New drugs reduce cholesterol by inhibiting a key enzyme used to manufacture it
By a cruel twist of fate I was born loving steak, a 1 1/2 inch Porterhouse my idea of culinary perfection. What is cruel about this is that a few years ago my doctors informed me I have high levels of cholesterol in my blood, well over the upper recommended level of 190. Because all this cholesterol in my blood tends to deposit itself along the insides of arteries, this puts me at high risk of heart attack if I don’t do something about it.
Thus began my long battle with cholesterol. My old friends peanut butter, cheddar cheese, and french fries became history, steak a much more casual acquaintance. My wife and three daughters, knowing my weakness of character when it comes to things bovine, started to do more of the grocery shopping, buying lots of chicken.
Didn’t do any damn good. All those steakless nights, and my cholesterol levels rose higher than before. When last measured in October, my total cholesterol was 274, the highest its ever been. When you consider that every 1% increase in level over 190 increases my risk of heart disease 2%, the October report was frightening.

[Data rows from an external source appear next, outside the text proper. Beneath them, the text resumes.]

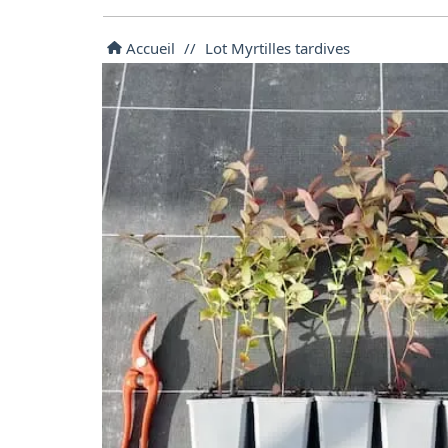
Accueil
//
Lot Myrtilles tardives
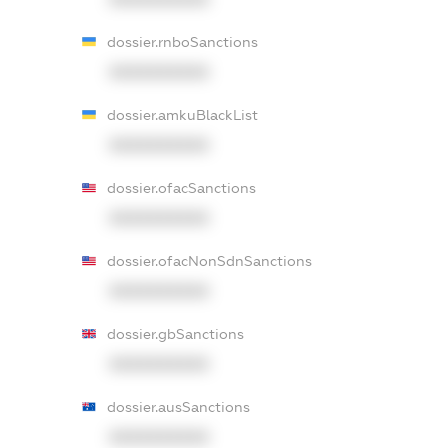
dossier.rnboSanctions
XXXXXXXXXX
dossier.amkuBlackList
XXXXXXXXXX
dossier.ofacSanctions
XXXXXXXXXX
dossier.ofacNonSdnSanctions
XXXXXXXXXX
dossier.gbSanctions
XXXXXXXXXX
dossier.ausSanctions
XXXXXXXXXX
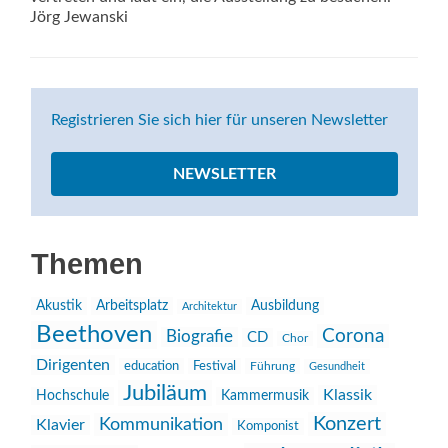
Jörg Jewanski
Registrieren Sie sich hier für unseren Newsletter
NEWSLETTER
Themen
Akustik
Arbeitsplatz
Ausbildung
Architektur
Beethoven
Corona
Biografie
CD
Chor
Dirigenten
education
Festival
Führung
Gesundheit
Jubiläum
Klassik
Hochschule
Kammermusik
Konzert
Kommunikation
Klavier
Komponist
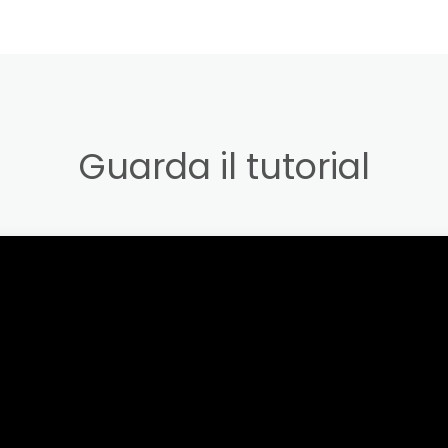
Guarda il tutorial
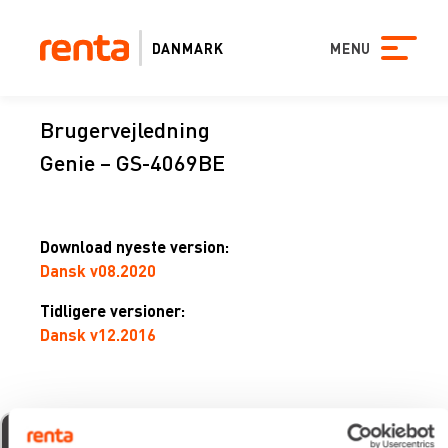
DANMARK
MENU
Brugervejledning
Genie – GS-4069BE
Download nyeste version:
Dansk v08.2020
Tidligere versioner:
Dansk v12.2016
xevo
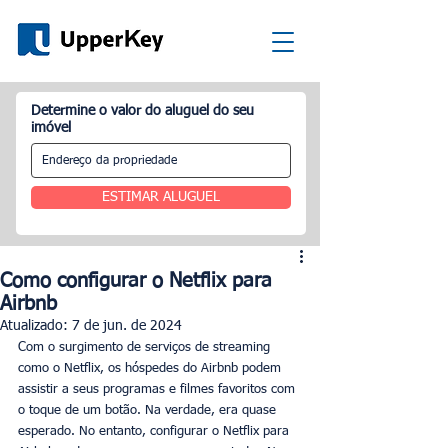
Determine o valor do aluguel do seu
imóvel
ESTIMAR ALUGUEL
Como configurar o Netflix para
Airbnb
Atualizado:
7 de jun. de 2024
Com o surgimento de serviços de streaming 
como o Netflix, os hóspedes do Airbnb podem 
assistir a seus programas e filmes favoritos com 
o toque de um botão. Na verdade, era quase 
esperado. No entanto, configurar o Netflix para 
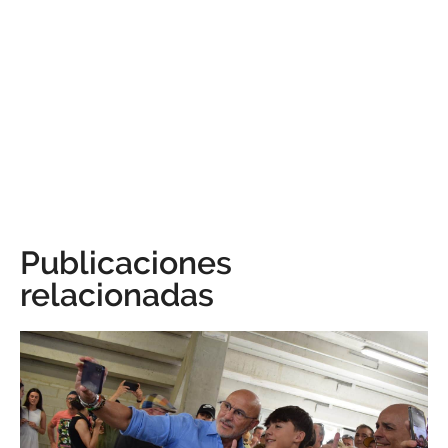
Publicaciones
relacionadas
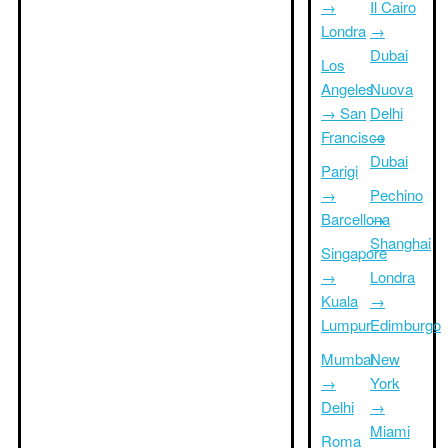
→
Il Cairo
Londra
→
Dubai
Los
Angeles
Nuova
→ San
Delhi
Francisco
→
Dubai
Parigi
→
Pechino
Barcellona
→
Shanghai
Singapore
→
Londra
Kuala
→
Lumpur
Edimburgo
Mumbai
New
→
York
Delhi
→
Miami
Roma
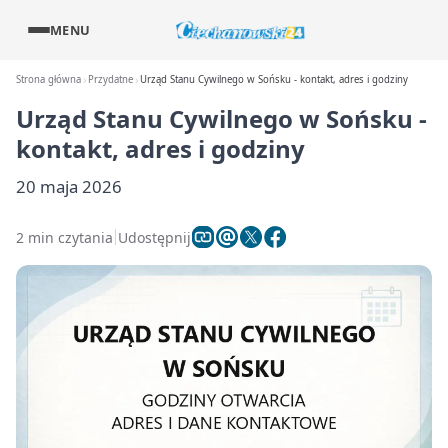
MENU
Strona główna
Przydatne
Urząd Stanu Cywilnego w Sońsku - kontakt, adres i godziny
Urząd Stanu Cywilnego w Sońsku -
kontakt, adres i godziny
20 maja 2026
2 min czytania
Udostępnij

I called my brothers to report the bad news, only to find that they too wage the same battle. The problem, it appears, is that I and my brothers inherited a defective steak-hating gene. We suffer from hypercholesterolemia. This mouthful of a word simply means inherited high cholesterol. People inheriting a copy of the defective gene from one of their parents have elevated levels of cholesterol in their blood serum which dietary restriction (taking away my steaks) cannot reduce.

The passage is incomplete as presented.